The 5r110 or torque shift came out in 03 with the 6.0 diesel and has proved to be a somewhat stout tranny, The aftermarket is not as strong with the torqueshifts but they do make upgraded clutch and a better tq convertor does wonders.

Back the the e4od and 4r100 I rebuild em all the time for my pulling truck as well as some local guys, the way i do it is not cheap but they hold up alot better. You want a heavy duty clutch like a raybestos tow pack or a red alto cluthc. Then you want a transgo tugger kit in the trans (properly tuned) and a good three to five disc convertor, I prefer precision/BTS for a daily driver/ work truck or a ATS for a pulling truck/drag race truck,

The key to making these trannies live is keeping the fluid cool. And suprisingly enought the best cooler on the market is made by FORD. The cooler that comes on the 6.0 trucks is HUGE and drops right in the older 99 and newer 7.3 trucks. You only have to modify the lines feeding the cooler adapting from 3/8 line to 1/2

If anyone has any ?'s feel free to shoot me a pm i may be the new guy but i live and breath PSD's

Travis


----------



## stroker79 (Dec 2, 2006)

Early 99s have the E4OD, we just had the other one rebuilt, they did not stop putting them in at 97. unless build sheets and our trans builder is wrong but know that not the case.

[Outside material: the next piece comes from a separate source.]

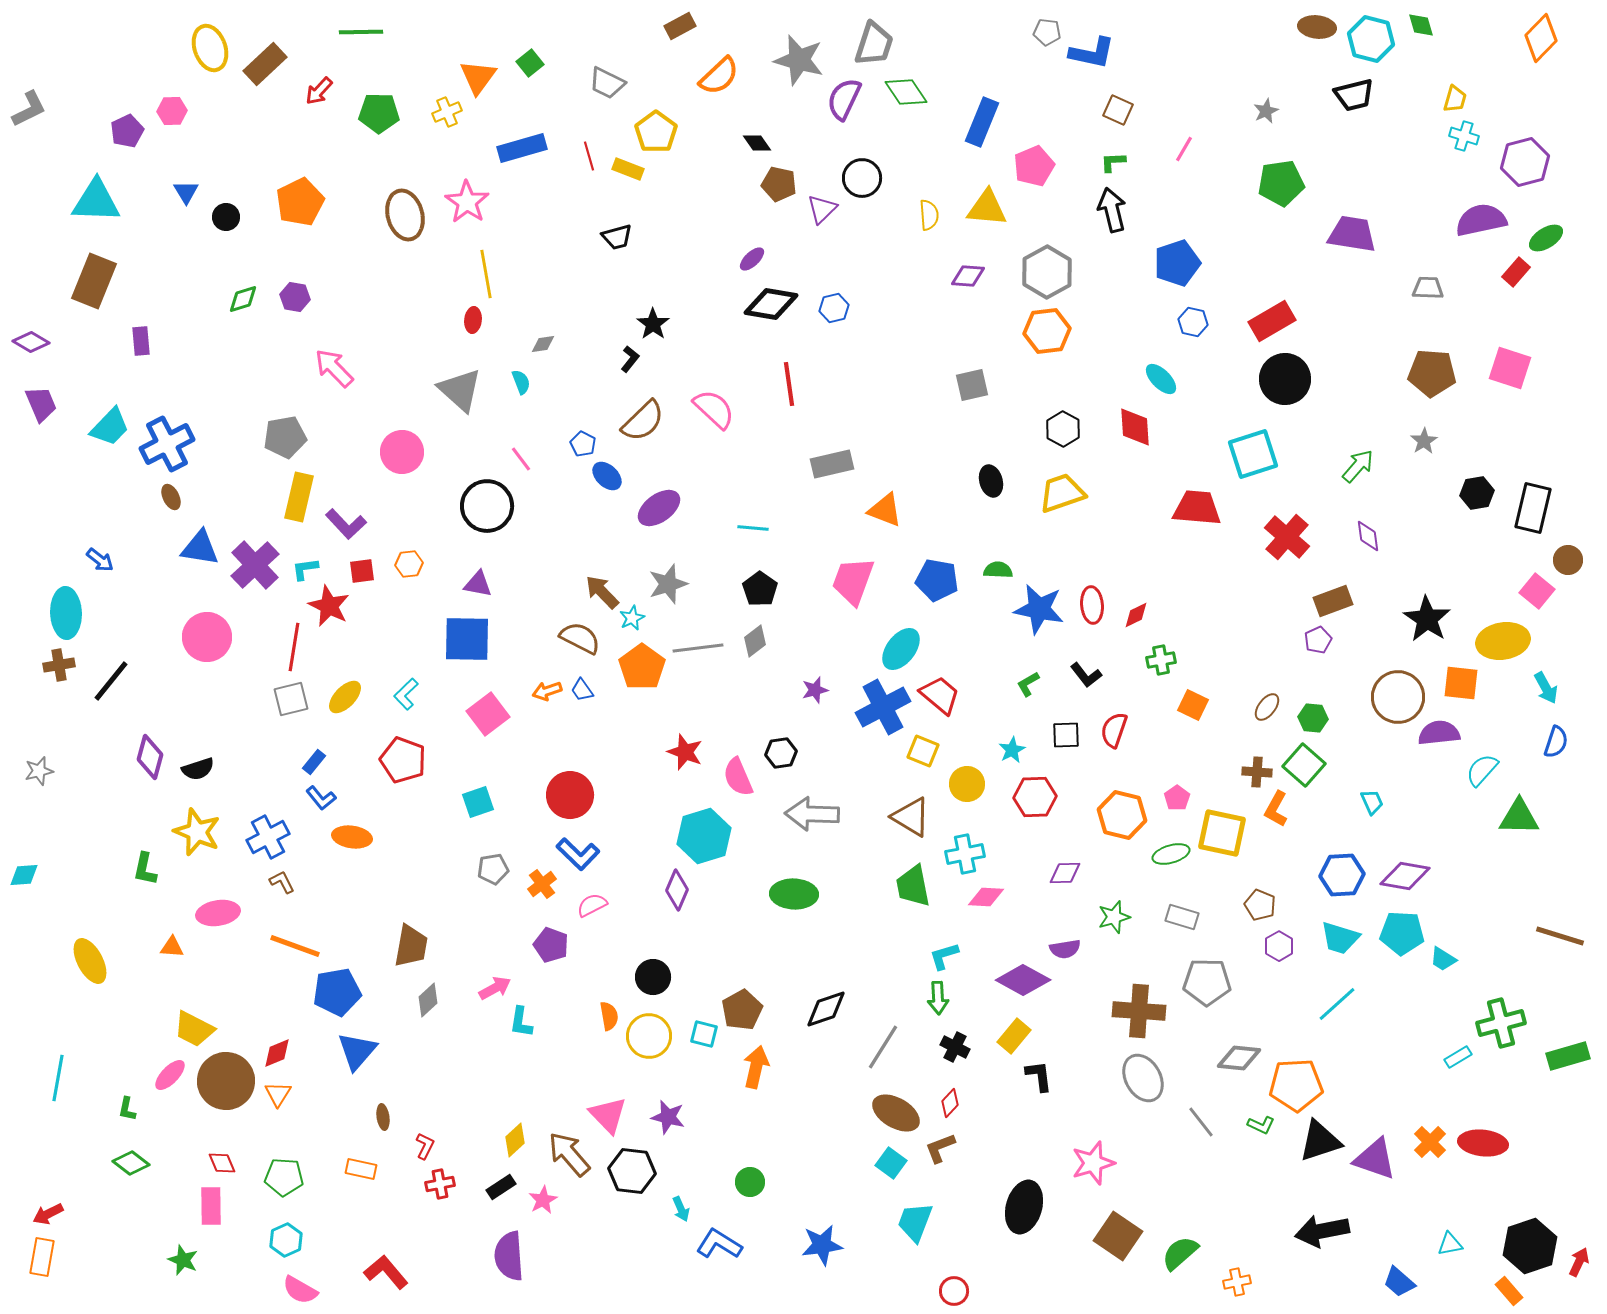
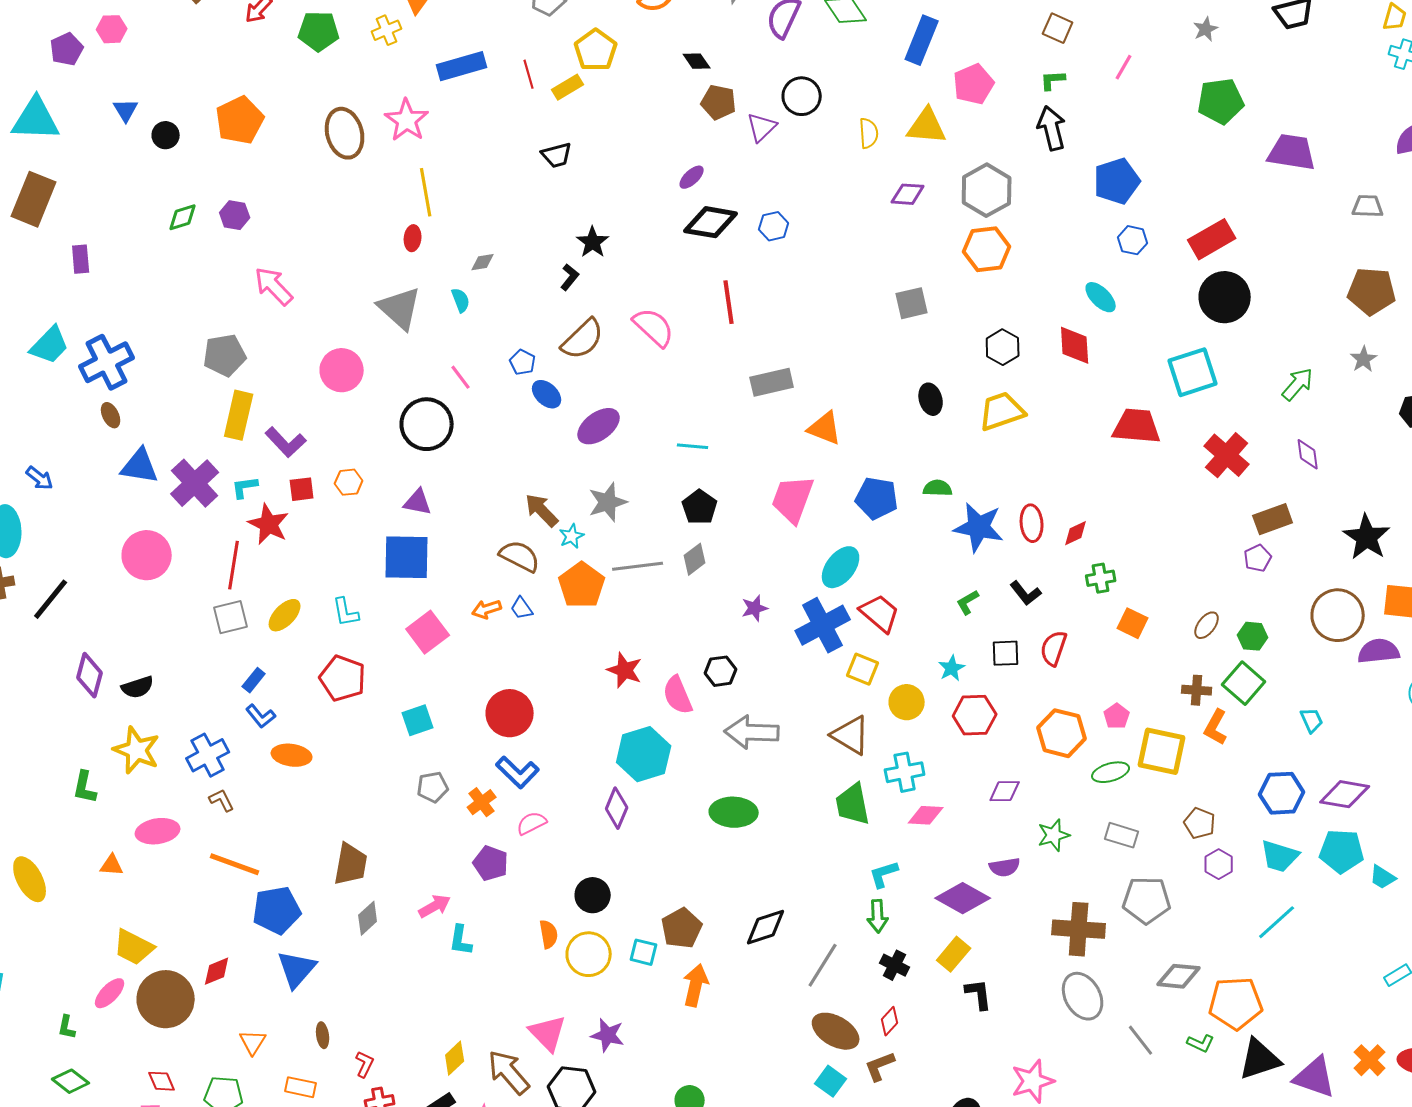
yellow rectangle: (628, 169) -> (568, 87), turned -52
cyan L-shape: (406, 694) -> (346, 612), turned -56
orange triangle: (278, 1094) -> (253, 1042), moved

you are correct in that the E4OD and 4R100 are pretty much the same trans.


----------



## yamaguy (Aug 26, 2007)

I have 246k miles on my original trans. I know it's days are numbered, but no problems so far.


----------



## nevrnf (Oct 12, 2005)

Early 99 is a 4r100. E4od ended with the 97 old body style. Your trans guy is incorrect and correct as most of the internals are the same but if it is the new body style it is a
4r100. 
The simple mods of a shift kit like this will extend the life of the 4r100 by increasing the line pressure to keep the clutches from slipping. 
Even better than the spring and valve mod is a valve body.
They are avaliable from BTS and Dieselsite
The best option for transmission longevity is the full kit as it addresses a couple of other week points
4R100HD2
TUGGER


----------



## Mark Oomkes (Dec 10, 2000)

moremph;461088 said:


> The 5r110 or torque shift came out in 03 with the 6.0 diesel and has proved to be a somewhat stout tranny, The aftermarket is not as strong with the torqueshifts but they do make upgraded clutch and a better tq convertor does wonders.
> 
> Travis


Actually, the TS's are not that stout, depending on the snap ring you have and planetary pins. Actually, those models are crap.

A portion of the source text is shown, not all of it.